PCA Historical Center: Textual Index of Puritan & Reformed Sermons - Leviticus


----------



## Stephen L Smith (Oct 5, 2014)

arap said:


> In Spurgeon's recommendations there are many Puritans. The trouble is finding a copy.


One of the commentaries Spurgeon recommended is printed by Banner of Truth Leviticus - Banner of Truth


----------



## gkterry (Oct 5, 2014)

I don't know that I have seen a Puritan commentary on the whole of Leviticus. Bonar's is very good but he would not be classed as a Puritan. Calvin might be the closest, although he isn't Puritan either and his Leviticus commentary is part of the _Harmony of the Four Last Books of Moses_. You will likely have to be satisfied with bits and pieces. I have put all four(!) of the listings from Ralph Martin's, _A Guide to the Puritans_ below:

Gospel Worship by Jeremiah Burroughs deals with Lev 10:3
untitled sacramental sermon by John Owen deals with 16:21, Vol 9:597-599
Two Sermons upon Leviticus by Thomas Manton deals with 19:17, Vol 19:107-124
Festival Kept to the Lord by Edward Payson (not really Puritan) deal with 23:39, Vol 2:275-292

If you can get a hold of Joseph Caryl's, _Practical Observations on Job_ set there are over 30 references to Leviticus in the index but they would likely all be very brief; perhaps just a mention in a sentence.

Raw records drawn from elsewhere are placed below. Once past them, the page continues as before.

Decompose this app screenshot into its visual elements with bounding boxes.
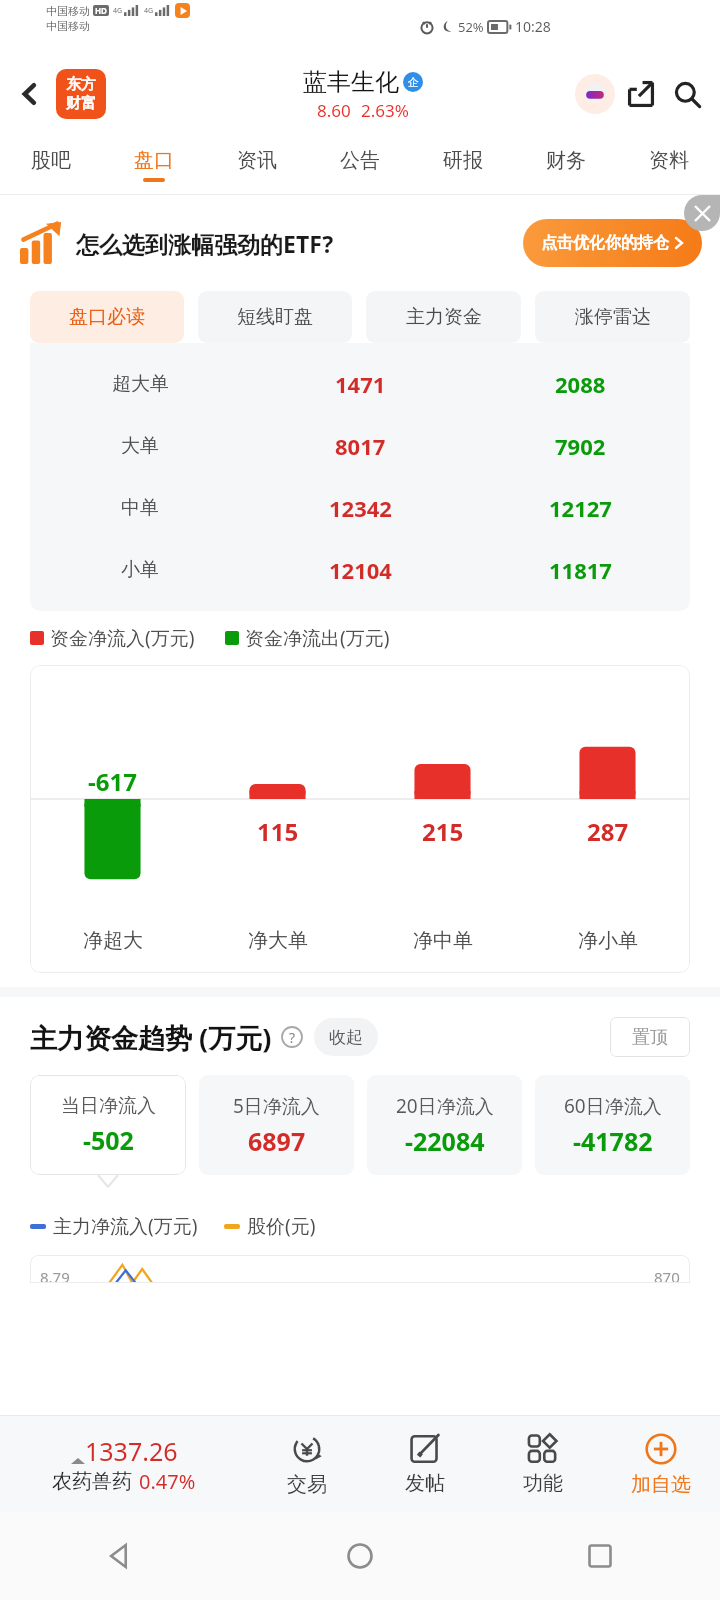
button[interactable]: 发帖	[366, 1416, 484, 1512]
staticText: 12104	[329, 555, 392, 585]
button[interactable]: AI 助手	[572, 71, 618, 117]
staticText: 主力净流入(万元)	[53, 1213, 198, 1239]
button[interactable]: Back	[6, 70, 54, 118]
staticText: 5日净流入	[233, 1093, 320, 1119]
staticText: 加自选	[631, 1472, 691, 1497]
button[interactable]: 股吧	[0, 136, 102, 194]
staticText: 52%	[458, 18, 484, 36]
staticText: 净大单	[248, 928, 308, 953]
button[interactable]: 研报	[411, 136, 514, 194]
staticText: 8.60	[317, 99, 351, 122]
staticText: 资料	[649, 148, 689, 173]
button[interactable]: 加自选	[602, 1416, 720, 1512]
staticText: 公告	[340, 148, 380, 173]
staticText: 研报	[443, 148, 483, 173]
staticText: 财务	[546, 148, 586, 173]
staticText: 净超大	[83, 928, 143, 953]
staticText: 小单	[121, 558, 159, 582]
staticText: 功能	[523, 1471, 563, 1496]
staticText: -41782	[573, 1124, 653, 1158]
staticText: 0.47%	[139, 1468, 196, 1495]
button[interactable]: Share	[618, 71, 664, 117]
staticText: 点击优化你的持仓	[541, 233, 669, 253]
button[interactable]: 1337.26	[0, 1434, 248, 1495]
staticText: 收起	[329, 1027, 363, 1048]
staticText: 盘口	[134, 148, 174, 173]
button[interactable]: 点击优化你的持仓	[523, 219, 702, 267]
staticText: 12127	[549, 493, 612, 523]
button[interactable]: 短线盯盘	[198, 291, 352, 343]
staticText: -22084	[405, 1124, 485, 1158]
staticText: 净中单	[413, 928, 473, 953]
staticText: 215	[422, 815, 464, 848]
staticText: 10:28	[515, 17, 551, 36]
button[interactable]: 主力资金	[366, 291, 521, 343]
staticText: 主力资金	[406, 305, 482, 329]
button[interactable]: 20日净流入	[367, 1075, 522, 1175]
staticText: ?	[289, 1028, 296, 1047]
button[interactable]: Close	[684, 195, 720, 231]
button[interactable]: 盘口必读	[30, 291, 184, 343]
staticText: 交易	[287, 1472, 327, 1497]
staticText: 8017	[335, 431, 386, 461]
button[interactable]: 置顶	[610, 1017, 690, 1057]
button[interactable]: 资讯	[205, 136, 308, 194]
staticText: 主力资金趋势 (万元)	[30, 1019, 272, 1056]
staticText: 1337.26	[85, 1434, 178, 1468]
staticText: 超大单	[112, 372, 169, 396]
staticText: 6897	[248, 1124, 306, 1158]
staticText: 短线盯盘	[237, 305, 313, 329]
button[interactable]: Recents	[570, 1526, 630, 1586]
staticText: 企	[408, 75, 419, 89]
staticText: 8.79	[40, 1267, 70, 1283]
staticText: 涨停雷达	[575, 305, 651, 329]
staticText: 股价(元)	[247, 1213, 316, 1239]
staticText: 287	[587, 815, 629, 848]
button[interactable]: Home	[330, 1526, 390, 1586]
button[interactable]: 当日净流入	[30, 1075, 186, 1175]
staticText: 4G	[113, 6, 123, 16]
button[interactable]: 财务	[514, 136, 617, 194]
staticText: 870	[654, 1267, 680, 1283]
staticText: 农药兽药	[52, 1469, 132, 1494]
button[interactable]: 收起	[314, 1018, 378, 1056]
button[interactable]: 功能	[484, 1416, 602, 1512]
staticText: 11817	[549, 555, 612, 585]
button[interactable]: 60日净流入	[535, 1075, 690, 1175]
staticText: 当日净流入	[61, 1094, 156, 1118]
staticText: 东方	[66, 75, 96, 94]
button[interactable]: Back	[90, 1526, 150, 1586]
staticText: 大单	[121, 434, 159, 458]
staticText: 12342	[329, 493, 392, 523]
staticText: 置顶	[632, 1026, 668, 1049]
staticText: HD	[95, 5, 107, 16]
staticText: -617	[88, 765, 137, 798]
staticText: 60日净流入	[564, 1093, 662, 1119]
button[interactable]: 5日净流入	[199, 1075, 354, 1175]
staticText: 中国移动	[46, 19, 90, 33]
staticText: 资金净流入(万元)	[50, 625, 195, 651]
staticText: 发帖	[405, 1471, 445, 1496]
staticText: 115	[257, 815, 299, 848]
button[interactable]: 交易	[248, 1416, 366, 1512]
button[interactable]: 盘口	[102, 136, 205, 194]
staticText: 股吧	[31, 148, 71, 173]
button[interactable]: Help	[280, 1025, 304, 1049]
staticText: 资讯	[237, 148, 277, 173]
staticText: 2088	[555, 369, 606, 399]
staticText: 中国移动	[46, 4, 90, 18]
staticText: 4G	[144, 6, 154, 16]
staticText: 资金净流出(万元)	[245, 625, 390, 651]
staticText: -502	[83, 1123, 134, 1157]
staticText: 1471	[335, 369, 386, 399]
button[interactable]: 东方财富	[56, 69, 106, 119]
staticText: 财富	[66, 94, 96, 113]
staticText: 20日净流入	[396, 1093, 494, 1119]
button[interactable]: Search	[664, 71, 710, 117]
button[interactable]: 资料	[617, 136, 720, 194]
staticText: 盘口必读	[69, 305, 145, 329]
staticText: 蓝丰生化	[303, 67, 399, 97]
button[interactable]: 公告	[308, 136, 411, 194]
button[interactable]: 涨停雷达	[535, 291, 690, 343]
staticText: 7902	[555, 431, 606, 461]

Wayne has a good resource above and I would recommend taking advantage of it. Even though, strictly speaking, Spurgeon is not classed as a Puritan either he would be quite helpful and "Puritan-like". The only Puritan resources I have seen are Manton, Owen & Burroughs with Burroughs being the largest albeit on a limited section of Leviticus. 

Another good resource would be the Jamison, Fausset & Brown commentary. Although, again not Puritan, it will be helpful. The best, In my humble opinion, modern Leviticus commentary is the one by Gordon Wenham in the NICOT series. He does an excellent job of connecting Leviticus with the New Testament.

If anyone has any other Puritan suggestions on Leviticus, I am all ears and would like to hear suggestions myself.


----------



## gkterry (Oct 5, 2014)

Just found Henry Law, _Christ is all: The Gospel in the Pentateuch,_ mentioned by Dr. Beeke on his list of recommended commentaries. Henry Law is later than the Puritans but check it out at:

Leviticus

Or at the index which shows the other books:

Grace Gems!


----------



## Abeard (Oct 5, 2014)

I've enjoyed William Hendrikson on Leviticus.


----------



## Pilgrim72 (Oct 5, 2014)

How about Matthew Henry?


----------



## gkterry (Oct 5, 2014)

Pilgrim72 said:


> How about Matthew Henry?



So obvious I had not thought of it.

Also, Matthew Poole is very good and if you can find an electronic copy, Trapps commentary would be good.

I believe it is available for the free *The Word* Bible program, too.


----------



## reaganmarsh (Oct 6, 2014)

gkterry said:


> Pilgrim72 said:
> 
> 
> > How about Matthew Henry?
> ...



These are also free for eSword Bible software...


----------